La surveillance active, dans les cancers localisés
Deux études observationnelles publiées dans le « JAMA » dressent un tableau complet des effets secondaires associés aux différentes stratégies de traitement du cancer localisé de la prostate : prostatectomie, radiothérapie, curiethérapie ou surveillance active. Il en ressort que la surveillance active reste une option viable qui préserve la qualité de vie des patients touchés par cette pathologie avec un risque d'évolution parfois très faible. Dans la première étude les auteurs ont inclus les données d'un registre de 2 550 patients (7). Après un suivi de 3 ans, la prostatectomie radicale a été associée à une diminution plus importante des fonctions sexuelles et un plus grand risque d'incontinence urinaire. La curiethérapie ou la radiothérapie s’est accompagnée de davantage de symptômes irritatifs, sans différence en ce qui concerne les fonctions hormonales et ano-rectale. Dans la seconde étude, RC Chen et coll. ont montré qu’après chirurgie, les scores de dysfonction érectile sont aggravés et le risque d'incontinence est augmenté (8). La radiothérapie ou la curiethérapie apparaissent associées à une aggravation de l'obstruction urinaire ou à une irritation. Enfin, une augmentation des troubles des fonctions ano-rectales est observée après radiothérapie. Au terme de 2 ans, les différences entre les options thérapeutiques s'estompent. Dans l’éditorial associé aux deux études, les auteurs estiment que « plus de 3 décennies de tests PSA ont conduit à un excès de traitement des cancers de la prostate à un stade peu avancé », et que « nous manquons encore de données de bonne qualité pour informer objectivement les patients des risques associés aux différents traitements » (9).

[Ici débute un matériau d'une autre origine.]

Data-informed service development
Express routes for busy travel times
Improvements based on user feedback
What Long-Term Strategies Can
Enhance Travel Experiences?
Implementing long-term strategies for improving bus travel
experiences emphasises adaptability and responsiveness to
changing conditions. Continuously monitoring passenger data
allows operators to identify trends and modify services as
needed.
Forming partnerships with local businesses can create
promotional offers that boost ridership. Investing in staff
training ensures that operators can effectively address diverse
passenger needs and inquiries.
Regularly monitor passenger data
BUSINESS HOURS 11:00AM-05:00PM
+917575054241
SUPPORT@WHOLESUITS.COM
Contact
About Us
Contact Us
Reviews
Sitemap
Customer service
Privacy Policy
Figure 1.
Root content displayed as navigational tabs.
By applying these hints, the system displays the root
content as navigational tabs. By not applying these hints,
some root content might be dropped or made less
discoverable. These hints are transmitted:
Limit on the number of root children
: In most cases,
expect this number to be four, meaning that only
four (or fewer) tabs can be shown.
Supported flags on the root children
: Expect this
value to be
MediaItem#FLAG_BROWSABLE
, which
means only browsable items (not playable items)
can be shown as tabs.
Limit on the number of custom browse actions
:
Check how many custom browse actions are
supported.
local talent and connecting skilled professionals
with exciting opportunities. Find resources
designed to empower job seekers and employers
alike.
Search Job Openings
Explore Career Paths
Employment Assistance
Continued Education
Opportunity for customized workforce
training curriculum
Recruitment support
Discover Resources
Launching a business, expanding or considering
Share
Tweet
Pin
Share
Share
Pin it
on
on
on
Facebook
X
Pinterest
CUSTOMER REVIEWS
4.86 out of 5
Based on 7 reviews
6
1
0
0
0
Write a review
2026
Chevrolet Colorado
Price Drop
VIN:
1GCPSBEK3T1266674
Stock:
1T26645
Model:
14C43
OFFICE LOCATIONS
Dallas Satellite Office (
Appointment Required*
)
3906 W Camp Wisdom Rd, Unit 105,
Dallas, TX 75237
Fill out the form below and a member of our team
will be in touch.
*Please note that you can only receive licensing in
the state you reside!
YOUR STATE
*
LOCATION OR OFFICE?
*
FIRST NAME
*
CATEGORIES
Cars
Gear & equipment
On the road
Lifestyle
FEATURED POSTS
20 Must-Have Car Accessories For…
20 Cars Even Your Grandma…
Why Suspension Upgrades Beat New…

1) Schroder FH, et al. Lancet 2014; 384(9959): 2027-35.
2) Klotz L, et al. J Clin Oncol 2015; 33(3): 272-7.
3) Tosoian JJ, et al. J Clin Oncol 2015; 33(30): 3379-85.
4) Wilt TJ, et al. N Engl J Med 2017; 377(2): 132-42.
5) Hamdy FC, et al. N Engl J Med 2016; 375(15): 1415-24.
6) Tsodikov A, et al. Ann Intern Med 2017; 167(7): 449-55.
7) Barocas DA, et al. Jama 2017; 317(11): 1126-40.
8) Chen RC, et al. Jama 2017; 317(11): 1141-50.
9) Hamdy FC, Donovan JL. Jama 2017; 317(11): 1121-3.